JOS macht nur 7% aller Osteosarkome (OS) aus und tritt häufiger in langen Knochen auf. Nur 10 % der OS treten in der Kopf- oder Halsregion auf, und die am häufigsten betroffenen Knochen sind der Ober- und der Unterkiefer. OS treten am häufigsten im Alter zwischen 10 und 14 Jahren auf und betreffen lange Knochen. Bei den JOS wird die Diagnose in der Regel erst zwei Jahrzehnte später gestellt. Die häufigsten Anzeichen und Symptome im Zusammenhang mit diesem Neoplasma sind lokale Schwellungen, bewegliche Zähne, anhaltende Schmerzen und Parästhesien. Die Diagnose sollte immer Panoramaröntgenaufnahmen und eine Computertomographie des Kopfes und des Halses umfassen, um die Beteiligung der Kortikalis und die damit verbundenen Lymphadenopathien zu beurteilen. Weitere bildgebende Untersuchungen sollten eine Magnetresonanztomographie umfassen, um das Ausmaß des OS im Knochenmark zu beurteilen. Zur Stadieneinteilung des Tumors sollten wir Metastasen in anderen Knochen und Organen ausschließen, weshalb eine CT-Untersuchung des Brust- und Bauchraums sowie eine Isotopen-Knochenszintigraphie erforderlich sind. Für eine frühzeitige Diagnose und zum Ausschluss einer Fehldiagnose als gutartige Läsion sollte der Pathologe den klinischen Zustand des Patienten beurteilen. Anhand der histologischen Merkmale lassen sich drei Hauptuntertypen unterscheiden: osteoblastische, chondroblastische und fibroblastische OS sowie zwei weitere seltene Untertypen: telangiektatische und kleinzellige OS . Im Gegensatz zu den anderen Sarkomen neigen die OS im Kopf- und Halsbereich weniger zum lokalen Wiederauftreten und weisen eine um 20-30 % niedrigere Metastasierungsrate auf. Die Behandlung von Sarkomen ist je nach Lokalisation, histopathologischem Typ, Metastasierung und Tumorgröße unterschiedlich. Das Ziel der Behandlung ist die chirurgische Tumorausrottung, die Rekonstruktion und schließlich die Blockresektion mit sofortiger Rekonstruktion.

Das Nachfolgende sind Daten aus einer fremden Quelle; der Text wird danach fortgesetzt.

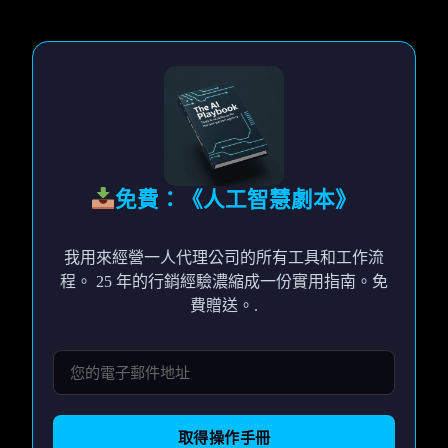
免費：《人工智慧劇本》
我用來經營一人代理公司的所有工具和工作流
程。 25 年的行銷經驗濃縮成一份實用指南。免
費贈送。.
取得操作手冊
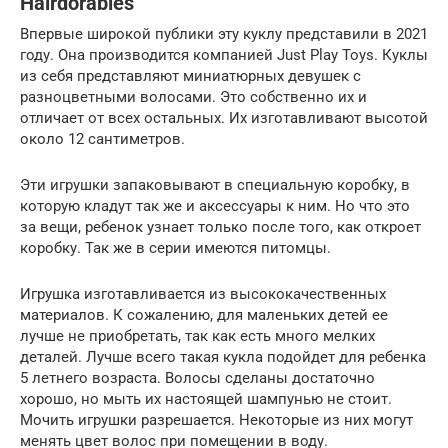
Hairdorables
Впервые широкой публики эту куклу представили в 2021
году. Она производится компанией Just Play Toys. Куклы
из себя представляют миниатюрных девушек с
разноцветными волосами. Это собственно их и
отличает от всех остальных. Их изготавливают высотой
около 12 сантиметров.
Эти игрушки запаковывают в специальную коробку, в
которую кладут так же и аксессуары к ним. Но что это
за вещи, ребенок узнает только после того, как откроет
коробку. Так же в серии имеются питомцы.
Игрушка изготавливается из высококачественных
материалов. К сожалению, для маленьких детей ее
лучше не приобретать, так как есть много мелких
деталей. Лучше всего такая кукла подойдет для ребенка
5 летнего возраста. Волосы сделаны достаточно
хорошо, но мыть их настоящей шампунью не стоит.
Мочить игрушки разрешается. Некоторые из них могут
менять цвет волос при помещении в воду.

Die Chirurgie ist der Dreh- und Angelpunkt der Behandlung und der Schlüsselfaktor für die Veränderung der Prognose des Patienten. Basierend auf einer breiten Resektion wurden klare Ein-Zentimeter-Ränder mit einer verbesserten Überlebensrate von 70 % assoziiert, was aufgrund der komplexen Anatomie des Kiefer-Gesichtsbereichs nicht einfach zu erreichen ist. Eine multimodale Behandlung mit prä- oder postoperativer Chemotherapie (CHT) wird bei hochgradigen Tumoren, positiven chirurgischen Rändern, Läsionen von mehr als 5 cm Größe und inoperablen Läsionen wie im vorliegenden Fall eingesetzt, da diese Faktoren eine dringende Resektion verzögern. Die kombinierte Behandlung mit Operation und Chemotherapie bietet eine Überlebensrate von 80 % nach 5 Jahren. Die perioperative CHT bietet einen wichtigen Vorteil bei der JOS-Behandlung, da sie eine weniger zerstörerische Operation beinhaltet und die Möglichkeit erhöht, klare Ränder zu erhalten, Mikrometastasen zu beseitigen und die Erkennung der Chemosensitivität des Tumors für eine bessere lokale und Fernkontrolle zu verbessern. Die Rolle der Strahlentherapie (RT) in der multimodalen Behandlung von JOS ist noch nicht eindeutig geklärt, dennoch wird sie in Fällen von Fernmetastasen und positiven Rändern empfohlen. Die Prognose hängt von verschiedenen Faktoren ab, darunter der histologische Subtyp, der Malignitätsgrad, die Tumorgröße, das Alter des Patienten und das Ansprechen auf die Chemotherapie.

Schlussfolgerung

JOS ist ein hochgradig bösartiger Tumor, eine sehr seltene Entität mit einem aggressiven Erscheinungsbild, das sofort vermutet und diagnostiziert werden muss, da die hohe Wachstumsrate zu einer Ausdehnung des Knochens, einer Verformung des Gesichts, einer Beeinträchtigung der Atemwege und einer Ausbreitung führen kann. Eine frühzeitige Erkennung und Behandlung mit Chemo- und Strahlentherapie vor der Operation könnte zu besseren Ergebnissen führen.

Ethische Erwägungen

Die informierte Zustimmung zur Veröffentlichung dieses Falles und der Fotos wurde unterzeichnet. Kein Interessenkonflikt bei der Präsentation dieses Falles.